BOISE, Idaho — As the Latino community continues to grow in the Gem State, Idaho’s American Civil Liberties Union (ACLU) is making sure Latino students have a safe space to learn.
ACLU Legal Fellow, Erica Rodarte said, "Folks are interested in talking about education and it's such an important issue to them and with Latinos communities being a growing and an essential part of the state it's important to focus on young students' experiences.”
The ACLU launched a new story collection project to gather stories from Latinos learning in Idaho schools.
“We learned about issues, generally, from those conversations and the conversations we kept on having. We tried to focus more on racism, policing, and discrimination because it's what we're hearing most about,” said Rodarte.
Some of the questions parents, students, and educators will be asked include questions like:
- What are issues important to you?
- Have you faced any racism or discrimination?
- Any discipline of any kind?
In the second part of the project, the ACLU is hosting community listening sessions.
"Sharing things from anti-discrimination protections, what students can if they ever have interactions with police or law enforcement and even students with disabilities or English learners have,” said Rodarte.
Their goal is to help address these issues and build a sense of community; a community Nampa parent, Chandra Reyna, said she wished she had when she faced discrimination.
"I was starting to see my own children, but also hear from my family and community members that our students were being policed, that they were being harassed, being questioned a lot, just having a lot of surveillance on them.

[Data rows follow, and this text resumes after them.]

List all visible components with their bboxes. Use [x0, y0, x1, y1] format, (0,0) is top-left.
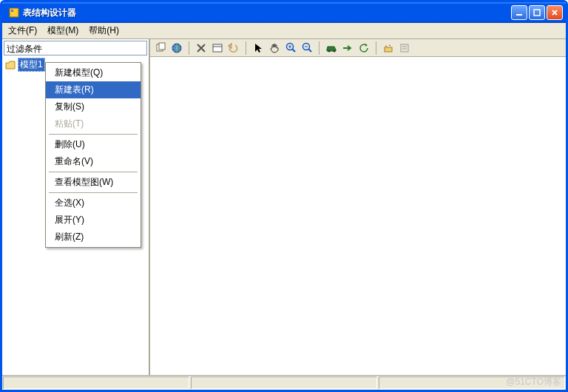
app-window: 表结构设计器 文件(F) 模型(M) 帮助(H) 过滤条件 模型1: [0, 0, 568, 392]
menu-rename[interactable]: 重命名(V): [46, 153, 141, 170]
svg-rect-19: [401, 44, 408, 52]
menu-new-model[interactable]: 新建模型(Q): [46, 64, 141, 81]
filter-label[interactable]: 过滤条件: [4, 41, 147, 55]
app-icon: [8, 7, 20, 18]
context-menu: 新建模型(Q) 新建表(R) 复制(S) 粘贴(T) 删除(U) 重命名(V) …: [45, 62, 141, 248]
svg-rect-18: [385, 47, 392, 52]
maximize-button[interactable]: [529, 5, 545, 20]
svg-rect-3: [534, 10, 540, 16]
svg-line-14: [308, 50, 311, 53]
zoom-in-icon[interactable]: [285, 42, 297, 54]
menu-refresh[interactable]: 刷新(Z): [46, 229, 141, 246]
design-canvas[interactable]: [150, 57, 566, 375]
folder-icon: [5, 61, 16, 70]
menu-file[interactable]: 文件(F): [5, 23, 40, 38]
pointer-icon[interactable]: [252, 42, 264, 54]
car-icon[interactable]: [325, 42, 337, 54]
menu-select-all[interactable]: 全选(X): [46, 195, 141, 212]
menu-help[interactable]: 帮助(H): [86, 23, 122, 38]
window-title: 表结构设计器: [23, 7, 511, 19]
svg-line-10: [292, 50, 295, 53]
undo-icon[interactable]: [228, 42, 240, 54]
close-button[interactable]: [547, 5, 563, 20]
svg-rect-2: [516, 14, 522, 16]
wizard-icon[interactable]: [382, 42, 394, 54]
toolbar-separator: [319, 41, 320, 55]
globe-icon[interactable]: [171, 42, 183, 54]
svg-rect-1: [11, 10, 13, 12]
minimize-button[interactable]: [511, 5, 527, 20]
menu-expand[interactable]: 展开(Y): [46, 212, 141, 229]
status-cell: [191, 376, 377, 389]
zoom-out-icon[interactable]: [301, 42, 313, 54]
delete-icon[interactable]: [195, 42, 207, 54]
svg-rect-7: [213, 44, 222, 52]
menu-copy[interactable]: 复制(S): [46, 98, 141, 115]
menu-paste: 粘贴(T): [46, 115, 141, 132]
right-pane: [150, 39, 566, 375]
svg-point-16: [328, 50, 331, 52]
menu-model[interactable]: 模型(M): [44, 23, 81, 38]
svg-rect-5: [159, 43, 165, 50]
properties-icon[interactable]: [399, 42, 410, 54]
svg-rect-0: [10, 8, 18, 17]
toolbar-separator: [189, 41, 189, 55]
menu-separator: [49, 134, 138, 135]
hand-icon[interactable]: [268, 42, 280, 54]
window-buttons: [511, 5, 563, 20]
svg-point-17: [334, 50, 336, 52]
menu-separator: [49, 172, 138, 172]
menu-new-table[interactable]: 新建表(R): [46, 81, 141, 98]
window-icon[interactable]: [212, 42, 223, 54]
arrow-right-icon[interactable]: [342, 42, 354, 54]
menu-view-diagram[interactable]: 查看模型图(W): [46, 174, 141, 191]
status-cell: [3, 376, 189, 389]
statusbar: [2, 375, 566, 390]
refresh-icon[interactable]: [358, 42, 370, 54]
copy-icon[interactable]: [155, 42, 166, 54]
toolbar: [150, 39, 566, 57]
tree-root-label: 模型1: [18, 58, 45, 72]
toolbar-separator: [246, 41, 246, 55]
menubar: 文件(F) 模型(M) 帮助(H): [2, 23, 566, 39]
titlebar: 表结构设计器: [2, 2, 566, 23]
menu-separator: [49, 192, 138, 193]
menu-delete[interactable]: 删除(U): [46, 136, 141, 153]
toolbar-separator: [376, 41, 376, 55]
status-cell: [379, 376, 565, 389]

I feel like it was starting to affect their experience in schools and make them feel distant from their school environment,” said Reyna.
Reyna said her daughter chose to leave in-person school because of her experience and instead opted for online learning.
"This is what is happening and this is why we are choosing to remove her from your school. What I would have expected as a parent is to hear 'I'm so sorry for that. What can we do to make her situation better? We don't want her to not have an out-of-school experience.' I didn't get that, I got 'okay that's good, we'll fill out your paperwork. That isn't the response we should be getting,” said Reyna.
This issue Reyna said is common in the state of Idaho.
"I honestly think that we have a lack of diversity in not only our teachers, which our students have brought as a concern to the district, but also particularly in our administration,” said Reyna.
Reyna said she participated in this project and hopes schools and the community understand these challenges.
"This could be an educational tool for folks to say 'look at the data', so how can you take that information and build it into your everyday actions to make sure that your students do feel welcome,” Reyna said.